21
votes

It's possible to get list of changed files between two commits. Something like that comparison between two commits in web version but using GitHub Api.

4
If you need to do this in GitHub - check thisPankaj Singhal

4 Answers

31
votes

The official commit comparison API is Compare two commits:

GET /repos/:owner/:repo/compare/:base...:head

Both :base and :head can be either branch names in :repo or branch names in other repositories in the same network as :repo. For the latter case, use the format user:branch:

GET /repos/:owner/:repo/compare/user1:branchname...user2:branchname

Note that you can use tags or commit SHAs as well. For instance:

https://api.github.com/repos/git/git/compare/v2.2.0-rc1...v2.2.0-rc2

Note the '...', not '..' between the two tags.
And you need to have the oldest tag first, then the newer tag.

That gives a status:

  "status": "behind",
  "ahead_by": 1,
  "behind_by": 2,
  "total_commits": 1,

And for each commit, information about the files:

"files": [
    {
      "sha": "bbcd538c8e72b8c175046e27cc8f907076331401",
      "filename": "file1.txt",
      "status": "added",
      "additions": 103,
      "deletions": 21,
      "changes": 124,
      "blob_url": "https://github.com/octocat/Hello-World/blob/6dcb09b5b57875f334f61aebed695e2e4193db5e/file1.txt",
      "raw_url": "https://github.com/octocat/Hello-World/raw/6dcb09b5b57875f334f61aebed695e2e4193db5e/file1.txt",
      "contents_url": "https://api.github.com/repos/octocat/Hello-World/contents/file1.txt?ref=6dcb09b5b57875f334f61aebed695e2e4193db5e",
      "patch": "@@ -132,7 +132,7 @@ module Test @@ -1000,7 +1000,7 @@ module Test"
    }
  ]

BUT:

  • The response will include a comparison of up to 250 commits. If you are working with a larger commit range, you can use the Commit List API to enumerate all commits in the range.

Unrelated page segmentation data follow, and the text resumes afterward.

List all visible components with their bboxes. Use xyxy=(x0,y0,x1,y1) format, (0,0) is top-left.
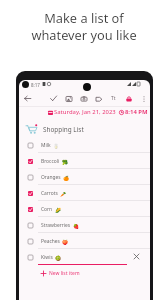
staticText: Milk xyxy=(41,142,51,149)
staticText: Oranges xyxy=(41,174,61,181)
button[interactable]: Tt xyxy=(106,92,121,105)
staticText: 🥦 xyxy=(62,159,69,165)
button[interactable]: Done xyxy=(46,92,61,105)
button[interactable]: Shopping List xyxy=(26,124,84,135)
button[interactable]: Corn xyxy=(19,201,150,217)
staticText: Carrots xyxy=(41,190,58,197)
button[interactable]: Remove item xyxy=(134,254,139,259)
staticText: Corn xyxy=(41,206,53,213)
staticText: Make a list of xyxy=(44,9,124,26)
button[interactable]: Broccoli xyxy=(19,153,150,169)
button[interactable]: New list item xyxy=(41,266,80,280)
button[interactable]: Strawberries xyxy=(19,217,150,233)
button[interactable]: Oranges xyxy=(19,169,150,185)
staticText: 🍓 xyxy=(73,223,80,229)
staticText: 🍑 xyxy=(62,239,69,245)
staticText: Peaches xyxy=(41,238,60,245)
staticText: Strawberries xyxy=(41,222,71,229)
staticText: 8:14 PM xyxy=(125,108,148,116)
button[interactable]: Milk xyxy=(19,137,150,153)
button[interactable]: Label xyxy=(91,92,106,105)
button[interactable]: Add image xyxy=(61,92,76,105)
staticText: 8:17 xyxy=(31,82,40,88)
button[interactable]: Camera xyxy=(76,92,91,105)
staticText: Shopping List xyxy=(43,125,84,134)
button[interactable]: More options xyxy=(136,92,150,105)
button[interactable]: Kiwis xyxy=(19,249,150,265)
staticText: 🌽 xyxy=(55,207,62,213)
staticText: Tt xyxy=(111,95,116,102)
staticText: 🥛 xyxy=(53,143,60,149)
button[interactable]: Back xyxy=(20,92,35,105)
staticText: 🥝 xyxy=(55,255,62,261)
staticText: New list item xyxy=(49,270,80,277)
button[interactable]: Lock xyxy=(121,92,136,105)
staticText: 🍊 xyxy=(63,175,70,181)
button[interactable]: Carrots xyxy=(19,185,150,201)
button[interactable]: Peaches xyxy=(19,233,150,249)
staticText: 🥕 xyxy=(60,191,67,197)
staticText: Broccoli xyxy=(41,158,60,165)
staticText: whatever you like xyxy=(31,26,137,43)
staticText: Saturday, Jan 21, 2023 xyxy=(54,108,116,116)
staticText: Kiwis xyxy=(41,254,53,261)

  • For comparisons with extremely large diffs, you may receive an error response indicating that the diff took too long to generate. You can typically resolve this error by using a smaller commit range.


Notes:

"same network" means: two repositories hosted by the same Git repository hosting services (two repositories on github.com for example, or on the same on-premise GHE -- GitHub Enterprise -- instance)

You can therefore compare two branches between a repo and its fork.
Example:

https://api.github.com/repos/030/learn-go-with-tests/compare/master...quii:master

(this example compares a fork to its original repo, not the original repo to the fork: that is because the fork, in this case, is behind the original repo)

7
votes

Investigating answers coming with the official API, one can find a barely mentioned way to get diffs from Github. Try this:

  wget -H 'Accept: application/vnd.github.v3.diff' \
    http://github.com/github/linguist/compare/96d29b76...a20631af.diff
  wget -H 'Accept: application/vnd.github.v3.diff' \
    http://github.com/github/linguist/compare/a20631af...96d29b76.diff

This is the link you provided as an example, with .diff appended. And the reverse diff of the same.

The header given makes sure the request is handled by the Github's v3 API. That's currently the default, but might change in the future. See Media Types.

Why two downloads?

Github serves linear diffs from older to newer versions, only. If the requested diff is indeed linear and from an older to a newer version, the second download will be empty.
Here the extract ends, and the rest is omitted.